1. Buka konten
  2. Buka menu utama
  3. Buka situs DW lainnya

KTT di Brussel - Ujicoba Ketahanan UE

11 Desember 2008

Hari Kamis (11/12) dimulai pertemuan reguler para kepala negara dan kepala pemerintahan UE di Brussel. Pertemuan ini adalah yang terakhir di bawah kepemimpinan Perancis.

https://p.dw.com/p/GDhn
Presiden Perancis Nicolas Sarkozy.Foto: AP

Mengakhiri masa kepemimpinannya di UE, presiden Perancis Nicolas Sarkozy berniat menuntaskan perundingan sejumlah masalah besar. Sasaran yang ingin dicapainya adalah, menunjukkan hasil untuk tiga topik utama, konjungtur, perlindungan iklim dan reformasi konstitusi UE. Kata ketua Komisi Eropa José Manuel Barroso: "Ini mungkin merupakan KTT yang paling menentukan dalam tahun-tahun terakhir. Bagi saya sendiri sebagai ketua Komisi Eropa, ini adalah pertemuan terpenting. Ujicoba bagi Eropa."

Pembicaraan akan merupakan ujicoba ketahanan bagi Eropa, sejauh mana kepentingan nasional dapat dipadukan dengan tantangan yang dihadapi di Eropa dan secara global.

Walaupun terdapat ramalan yang suram mengenai konjungtur tetapi setidaknya terdapat reaksi serupa menanggapi krisis ekonomi dan keuangan. Paket konjungtur se-Eropa senilai 200 juta Euro yang diusulkan Komisi UE akan didiskusikan dan diperhitungkan dengan program konjungtur yang dilakukan masing-masing negara.
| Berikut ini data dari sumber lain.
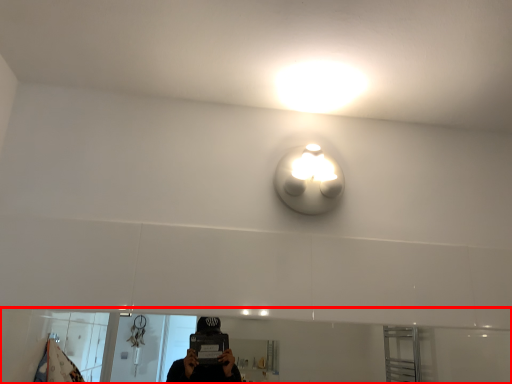 Question: Observing the image, what is the correct spatial positioning of mirror (annotated by the red box) in reference to light?

Choices:
 (A) left
 (B) right

Answer: (A) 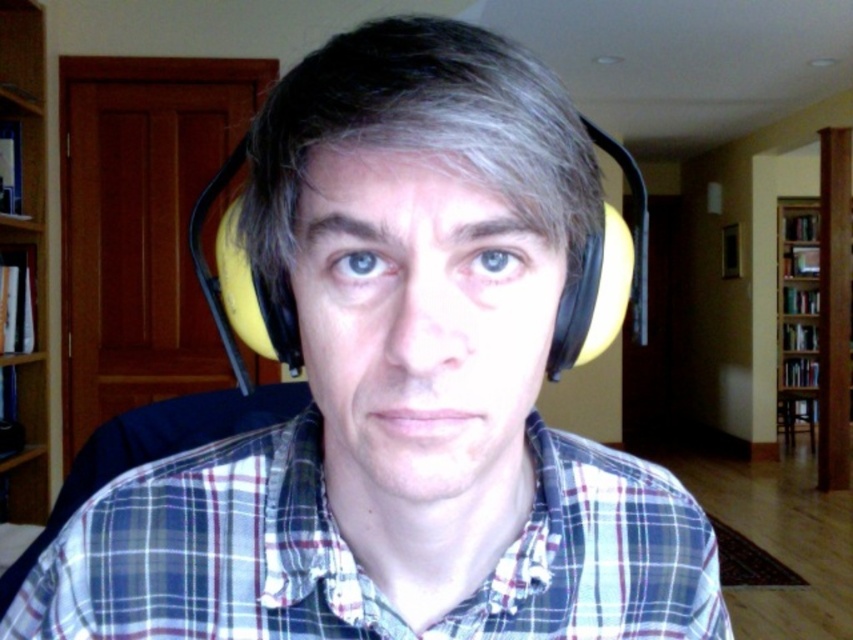 Question: Is plaid cotton shirt at center smaller than wooden bookshelf at right?

Choices:
 (A) yes
 (B) no

Answer: (A)

Question: Which object is the farthest from the wooden bookshelf at right?

Choices:
 (A) light brown wood bookshelf at left
 (B) plaid cotton shirt at center

Answer: (B)

Question: Does plaid cotton shirt at center lie in front of wooden bookshelf at right?

Choices:
 (A) yes
 (B) no

Answer: (A)

Question: Is light brown wood bookshelf at left below wooden bookshelf at right?

Choices:
 (A) yes
 (B) no

Answer: (B)

Question: Which object is farther from the camera taking this photo?

Choices:
 (A) light brown wood bookshelf at left
 (B) wooden bookshelf at right

Answer: (B)

Question: Which of the following is the closest to the observer?

Choices:
 (A) yellow foam ear protection at center
 (B) wooden bookshelf at right
 (C) plaid cotton shirt at center
 (D) light brown wood bookshelf at left

Answer: (A) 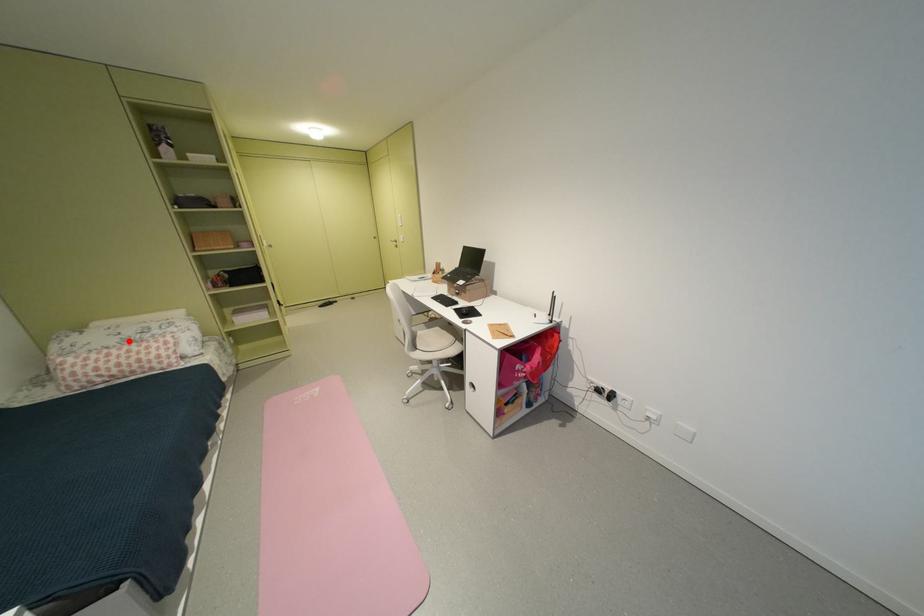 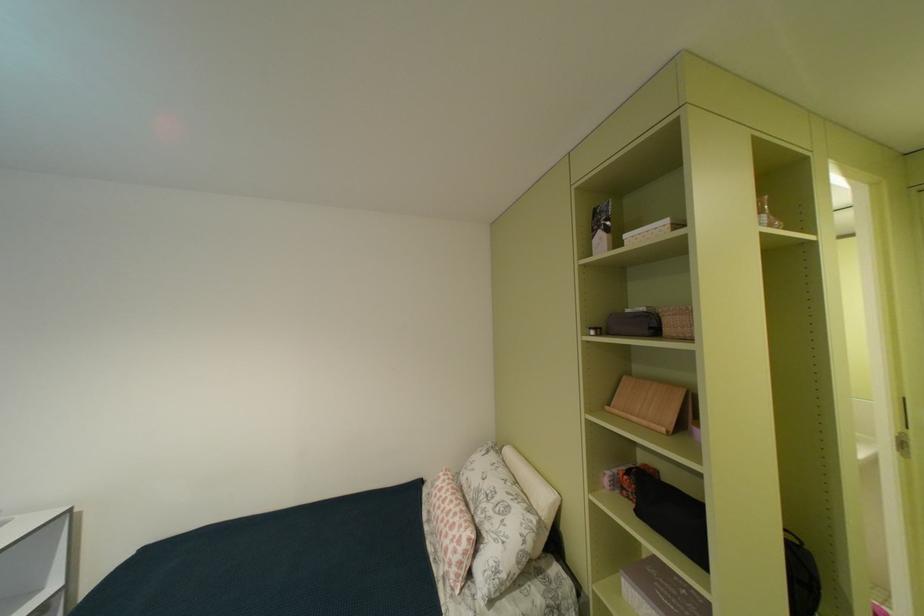 Where in the second image is the point corresponding to the highlighted location from the first image?

(487, 487)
Jerman dengan 32 miliar, Perancis dengan 26 miliar Euro. Tetapi kanselir Jerman Angela Merkel bersikap menahan diri dalam membuat janji-janji selebihnya. Meski ada desakan dari Brussel, London dan Paris dikatakannya bahwa bantuan keuangan berikutnya baru dapat diputuskan tahun 2009. Hanya pada dasarnya ada kesepakatan. Sarkozy menegaskan: "Kami menilai situasi sama seperti Kanselir Merkel dan tidak ada silang pendapat dengan dia. Persamaannya? Bahwa ini merupakan krisis yang berat, itu dibenarkan olehnya. Juga sangat penting untuk memutar kembali roda perekonomian, sehingga di Jerman dia sudah mengambil langkah yang diperlukan."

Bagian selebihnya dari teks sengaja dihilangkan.